KVM: VMX: Fix NMI event loss

[PATCH] KVM: VMX: Fix NMI event loss

Posted by Tianyi Liu 2 years, 5 months ago

Hi, Sean:

I have found that in the latest version of the kernel, some PMU events are
being lost. I used bisect and found out the breaking commit [1], which
moved the handling of NMI events from `handle_exception_irqoff` to
`vmx_vcpu_enter_exit`.

If I revert this part as done in this patch, it works correctly. However,
I'm not really familiar with KVM, and I'm not sure about the intent behind
the original patch [1]. Could you please take a look on this?

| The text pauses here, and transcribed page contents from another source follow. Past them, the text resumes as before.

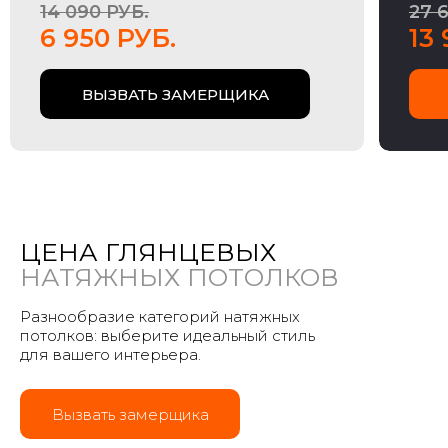
14 090 РУБ.
27 
6 950 РУБ.
13
ВЫЗВАТЬ ЗАМЕРЩИКА
ЦЕНА ГЛЯНЦЕВЫХ
НАТЯЖНЫХ ПОТОЛКОВ
Разнообразие категорий натяжных
потолков: выберите идеальный стиль
для вашего интерьера.
Вызвать замерщика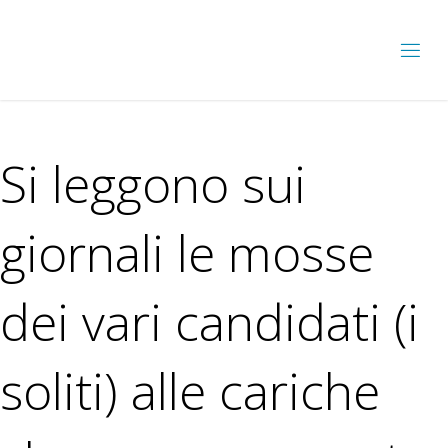
Si leggono sui
giornali le mosse
dei vari candidati (i
soliti) alle cariche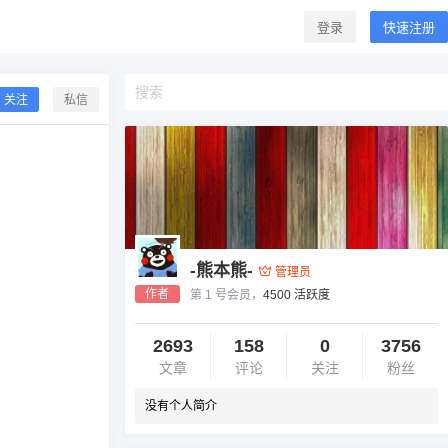
登录
快速注册
关注
私信
-熊本熊-
管理员
作者
第 1 号会员，
4500 活跃度
2693
158
0
3756
文章
评论
关注
粉丝
没有个人简介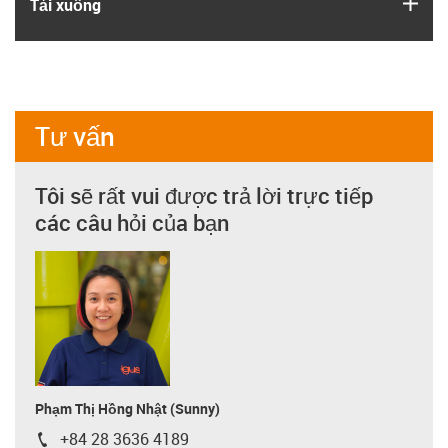
igus
Tải xuống
Tư vấn
Tôi sẽ rất vui được trả lời trực tiếp
các câu hỏi của bạn
Phạm Thị Hồng Nhật (Sunny)
+84 28 3636 4189
igus-icon-phone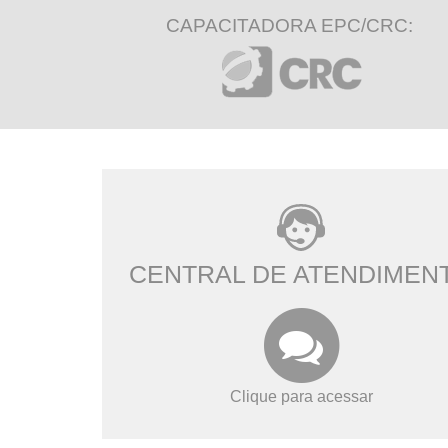
CAPACITADORA EPC/CRC:
CENTRAL DE ATENDIMEN
Clique para acessar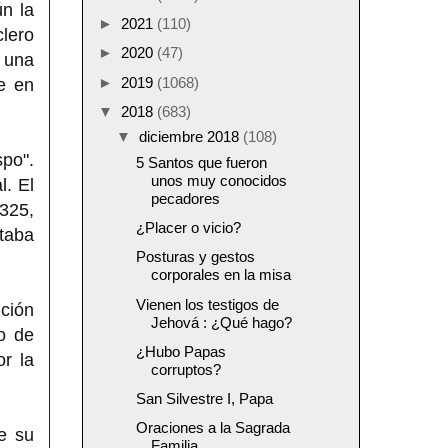
ún la
►
2021
(110)
clero
►
2020
(47)
n una
►
2019
(1068)
e en
▼
2018
(683)
▼
diciembre 2018
(108)
spo".
5 Santos que fueron
unos muy conocidos
l. El
pecadores
 325,
¿Placer o vicio?
taba
Posturas y gestos
corporales en la misa
Vienen los testigos de
ición
Jehová : ¿Qué hago?
o de
¿Hubo Papas
r la
corruptos?
San Silvestre I, Papa
Oraciones a la Sagrada
e su
Familia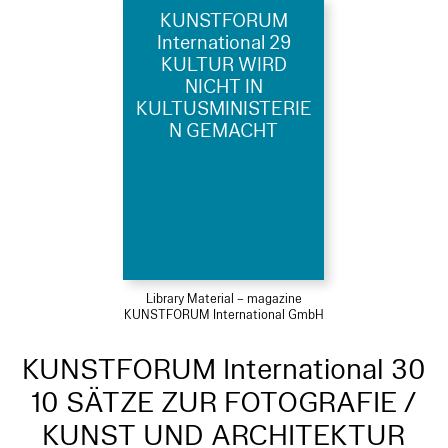
KUNSTFORUM
International 29
KULTUR WIRD
NICHT IN
KULTUSMINISTERIE
N GEMACHT
Library Material – magazine
KUNSTFORUM International GmbH
KUNSTFORUM International 30
10 SÄTZE ZUR FOTOGRAFIE /
KUNST UND ARCHITEKTUR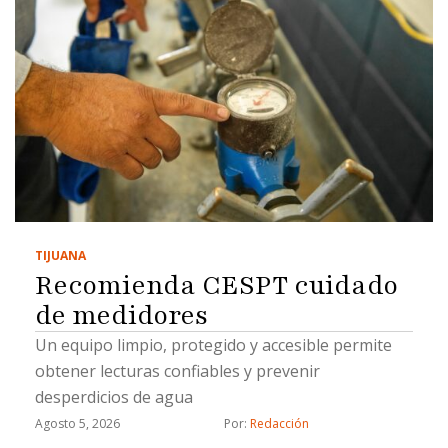
TIJUANA
Recomienda CESPT cuidado
de medidores
Un equipo limpio, protegido y accesible permite
obtener lecturas confiables y prevenir
desperdicios de agua
Agosto 5, 2026
Por: 
Redacción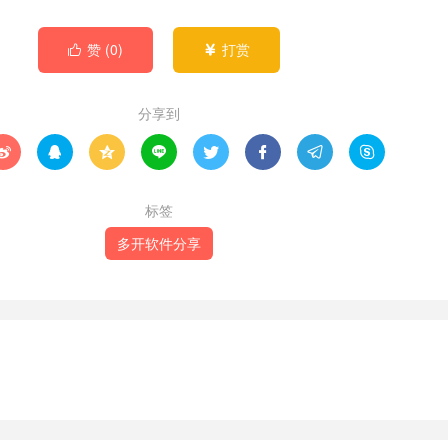
赞 (
0
)
打赏


分享到








标签
多开软件分享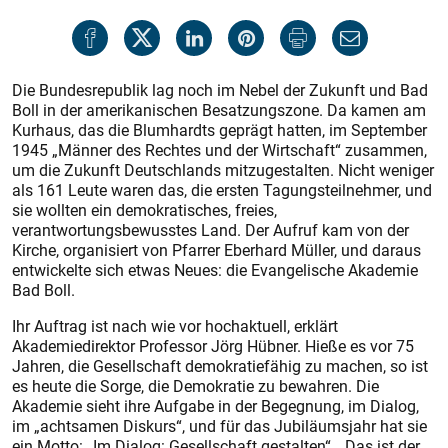
Die Bundesrepublik lag noch im Nebel der Zukunft und Bad
Boll in der amerikanischen Besatzungszone. Da kamen am
Kurhaus, das die Blumhardts geprägt hatten, im September
1945 „Männer des Rechtes und der Wirtschaft“ zusammen,
um die Zukunft Deutschlands mitzugestalten. Nicht weniger
als 161 Leute waren das, die ersten Tagungsteilnehmer, und
sie wollten ein demokratisches, freies,
verantwortungsbewusstes Land. Der Aufruf kam von der
Kirche, organisiert von Pfarrer Eberhard Müller, und daraus
entwickelte sich etwas Neues: die Evangelische Akademie
Bad Boll.
Ihr Auftrag ist nach wie vor hochaktuell, erklärt
Akademiedirektor Professor Jörg Hübner. Hieße es vor 75
Jahren, die Gesellschaft demokratiefähig zu machen, so ist
es heute die Sorge, die Demokratie zu bewahren. Die
Akademie sieht ihre Aufgabe in der Begegnung, im Dialog,
im „achtsamen Diskurs“, und für das Jubiläumsjahr hat sie
ein Motto: „Im Dialog: Gesellschaft gestalten“. „Das ist der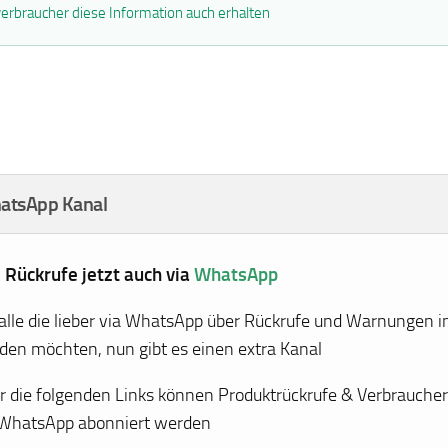
erbraucher diese Information auch erhalten
atsApp Kanal
e Rückrufe jetzt auch via
WhatsApp
 alle die lieber via WhatsApp über Rückrufe und Warnungen i
den möchten, nun gibt es einen extra Kanal
r die folgenden Links können Produktrückrufe & Verbrauch
 WhatsApp abonniert werden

Thanks a lot.

My use case is to sample the IP of guest OS using `perf kvm`:
`perf kvm --guest record -a -g -e instructions -F 10000 -- sleep 1`

If it works correctly, it will record about 10000 samples (as `-F 10000`)
and it will say:
`[ perf record: Captured and wrote 0.9 MB perf.data.guest (9729 samples) ]`
And if not, it will only record ~100 samples, sometimes no sample at all.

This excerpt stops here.